La féminité de Safia Nolin ne vous appartient pas.

Mahaut Engérant | Le Délit

Elle a appris la guitare toute seule sur Internet, sorti son premier album à l’automne 2015, ravi le Québec et remporté le Félix de la révélation de l’année le dimanche 30 octobre dernier. À la sortie de son album Limoilou, justement, Le Délit l’avait attendue au tournant pour une entrevue : elle nous avait bluffés par sa simplicité et sa présence familière. Safia Nolin, pour reprendre ses propres mots dans le magazine Châtelaine, a choisi d’«être vraie partout », sans excuses et sans complexes.

Une « pas de classe »

Safia Nolin est même tellement vraie qu’elle a accepté son Félix en jeans, espadrilles et T‑shirt à l’effigie de Gerry Boulet, tout en prononçant quelques sacres. S’est ensuivie une vague de critiques et intimidations à l’encontre de son apparence et de son allure. On vous épargnera les titres que la musicienne s’est vue décerner sur les réseaux sociaux. Elle a pourtant profité de sa créativité comme d’un échappatoire à l’intimidation qu’elle vécut adolescente. L’artiste a passé sa vie — et son début de carrière — à lutter contre ceux qui se servent des défis qu’elle lance à la norme et de son tour de taille pour critiquer son existence.

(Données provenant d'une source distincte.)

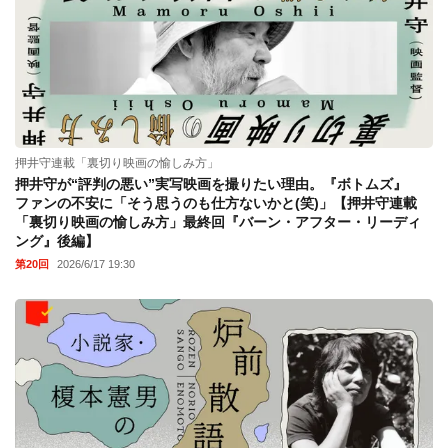
押井守連載「裏切り映画の愉しみ方」
押井守が“評判の悪い”実写映画を撮りたい理由。『ボトムズ』
ファンの不安に「そう思うのも仕方ないかと(笑)」【押井守連載
「裏切り映画の愉しみ方」最終回『バーン・アフター・リーディ
ング』後編】
第20回
2026/6/17 19:30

Me voici encore affairée à l’écriture d’un article féministe qui me fait penser que je suis à la fois outrée et pas vraiment surprise par les événements. Après tout, c’est loin d’être la première fois, et sûrement pas la dernière, qu’une femme sous la lumière des projecteurs se fait disqualifier parce qu’elle ne correspond pas au modèle qu’on veut lui prêter. Parce qu’elle est une femme et qu’elle ne s’excuse pas d’en être une. 

Dans l’œil du public, Safia Nolin, maintenant célébrité, est une cible d’intimidation facile. Il suffit de 140 caractères pour détruire l’assurance de quelqu’un depuis son canapé.

Une question de féminité

Le 1er novembre, Lise Ravary commentait la controverse dans le Journal de Montréal : « Nous nous sommes tellement battues dans les années 70 et 80 pour que féminisme ne rime plus avec bottes de construction, jambes pas rasées et ponchos en terre cuite. […] Encore aujourd’hui, les féministes radicales s’habillent comme si la féminité était toxique pour les femmes. » Correction, s’il vous plaît. Aujourd’hui, les féministes (ajoutons à cela toutes les femmes) s’habillent comme elles veulent, et ce que Mme Ravary qualifie d’«asservissement aux hommes » est une réappropriation de la féminité. Il n’appartient qu’à Safia Nolin de définir comment elle est femme, et si elle se retrouve dans les jeans et l’audace, on n’a rien à en redire. Le respect, ne ce n’est pas s’épiler, ou mettre des vêtements qu’on n’aime pas pour les autres, ce n’est pas vraiment sentir bon. Le respect, ça commence surtout quand on ne se permet pas de harceler.

Dans un texte publié sur Urbania, l’artiste appelle le Québec à s’assouplir, et se dit triste que les insultes reçues viennent surtout de femmes : « faites ce que vous avez envie de faire à la place d’être enragées contre celles qui se sentent libres de le faire. » Puis, elle ajoute qu’elle souhaite à chacun de se sentir un jour aussi fier qu’elle l’est. Elle garde la tête haute, les pieds sur terre et le coeur gros comme ça.